■ **Problem to solve**
Each record below should be set down exactly.

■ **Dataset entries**
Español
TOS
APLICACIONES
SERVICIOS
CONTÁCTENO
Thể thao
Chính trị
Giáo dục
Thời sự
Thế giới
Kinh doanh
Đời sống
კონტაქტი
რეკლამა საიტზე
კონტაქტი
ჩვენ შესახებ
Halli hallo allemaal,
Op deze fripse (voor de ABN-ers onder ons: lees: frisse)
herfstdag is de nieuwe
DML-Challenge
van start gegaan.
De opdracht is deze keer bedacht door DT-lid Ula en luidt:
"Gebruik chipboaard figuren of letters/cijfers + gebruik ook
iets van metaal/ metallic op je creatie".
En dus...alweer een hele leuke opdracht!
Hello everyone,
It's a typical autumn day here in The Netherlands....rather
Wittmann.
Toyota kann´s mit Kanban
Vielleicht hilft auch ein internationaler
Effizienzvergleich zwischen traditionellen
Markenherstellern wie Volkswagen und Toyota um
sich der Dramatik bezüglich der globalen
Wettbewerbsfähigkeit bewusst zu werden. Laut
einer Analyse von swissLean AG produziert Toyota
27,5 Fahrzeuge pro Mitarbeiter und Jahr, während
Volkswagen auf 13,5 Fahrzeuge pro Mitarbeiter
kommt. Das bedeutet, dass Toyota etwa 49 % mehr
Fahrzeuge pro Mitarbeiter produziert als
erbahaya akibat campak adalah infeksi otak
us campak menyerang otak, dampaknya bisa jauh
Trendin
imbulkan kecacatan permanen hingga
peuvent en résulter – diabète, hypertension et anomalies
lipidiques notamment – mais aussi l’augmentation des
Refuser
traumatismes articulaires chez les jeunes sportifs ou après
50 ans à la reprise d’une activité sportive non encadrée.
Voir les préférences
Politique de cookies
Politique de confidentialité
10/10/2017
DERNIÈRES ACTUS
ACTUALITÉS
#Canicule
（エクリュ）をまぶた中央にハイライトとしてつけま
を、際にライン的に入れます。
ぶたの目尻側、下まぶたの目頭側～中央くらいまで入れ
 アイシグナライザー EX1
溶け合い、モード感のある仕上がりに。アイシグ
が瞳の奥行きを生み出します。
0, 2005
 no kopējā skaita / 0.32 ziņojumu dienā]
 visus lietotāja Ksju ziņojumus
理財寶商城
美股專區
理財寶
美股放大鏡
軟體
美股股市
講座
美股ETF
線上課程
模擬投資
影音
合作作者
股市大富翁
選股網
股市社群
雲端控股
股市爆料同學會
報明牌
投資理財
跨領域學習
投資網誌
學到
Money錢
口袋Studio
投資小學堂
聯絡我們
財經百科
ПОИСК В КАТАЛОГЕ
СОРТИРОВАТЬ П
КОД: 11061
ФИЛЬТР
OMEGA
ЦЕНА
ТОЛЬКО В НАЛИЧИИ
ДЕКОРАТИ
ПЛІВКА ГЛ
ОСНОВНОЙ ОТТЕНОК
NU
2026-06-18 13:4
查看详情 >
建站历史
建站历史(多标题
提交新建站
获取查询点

■ **Exercise response**
Español
TOS
APLICACIONES
SERVICIOS
CONTÁCTENO
Thể thao
Chính trị
Giáo dục
Thời sự
Thế giới
Kinh doanh
Đời sống
კონტაქტი
რეკლამა საიტზე
კონტაქტი
ჩვენ შესახებ
Halli hallo allemaal,
Op deze fripse (voor de ABN-ers onder ons: lees: frisse)
herfstdag is de nieuwe
DML-Challenge
van start gegaan.
De opdracht is deze keer bedacht door DT-lid Ula en luidt:
"Gebruik chipboaard figuren of letters/cijfers + gebruik ook
iets van metaal/ metallic op je creatie".
En dus...alweer een hele leuke opdracht!
Hello everyone,
It's a typical autumn day here in The Netherlands....rather
Wittmann.
Toyota kann´s mit Kanban
Vielleicht hilft auch ein internationaler
Effizienzvergleich zwischen traditionellen
Markenherstellern wie Volkswagen und Toyota um
sich der Dramatik bezüglich der globalen
Wettbewerbsfähigkeit bewusst zu werden. Laut
einer Analyse von swissLean AG produziert Toyota
27,5 Fahrzeuge pro Mitarbeiter und Jahr, während
Volkswagen auf 13,5 Fahrzeuge pro Mitarbeiter
kommt. Das bedeutet, dass Toyota etwa 49 % mehr
Fahrzeuge pro Mitarbeiter produziert als
erbahaya akibat campak adalah infeksi otak
us campak menyerang otak, dampaknya bisa jauh
Trendin
imbulkan kecacatan permanen hingga
peuvent en résulter – diabète, hypertension et anomalies
lipidiques notamment – mais aussi l’augmentation des
Refuser
traumatismes articulaires chez les jeunes sportifs ou après
50 ans à la reprise d’une activité sportive non encadrée.
Voir les préférences
Politique de cookies
Politique de confidentialité
10/10/2017
DERNIÈRES ACTUS
ACTUALITÉS
#Canicule
（エクリュ）をまぶた中央にハイライトとしてつけま
を、際にライン的に入れます。
ぶたの目尻側、下まぶたの目頭側～中央くらいまで入れ
 アイシグナライザー EX1
溶け合い、モード感のある仕上がりに。アイシグ
が瞳の奥行きを生み出します。
0, 2005
 no kopējā skaita / 0.32 ziņojumu dienā]
 visus lietotāja Ksju ziņojumus
理財寶商城
美股專區
理財寶
美股放大鏡
軟體
美股股市
講座
美股ETF
線上課程
模擬投資
影音
合作作者
股市大富翁
選股網
股市社群
雲端控股
股市爆料同學會
報明牌
投資理財
跨領域學習
投資網誌
學到
Money錢
口袋Studio
投資小學堂
聯絡我們
財經百科
ПОИСК В КАТАЛОГЕ
СОРТИРОВАТЬ П
КОД: 11061
ФИЛЬТР
OMEGA
ЦЕНА
ТОЛЬКО В НАЛИЧИИ
ДЕКОРАТИ
ПЛІВКА ГЛ
ОСНОВНОЙ ОТТЕНОК
NU
2026-06-18 13:4
查看详情 >
建站历史
建站历史(多标题
提交新建站
获取查询点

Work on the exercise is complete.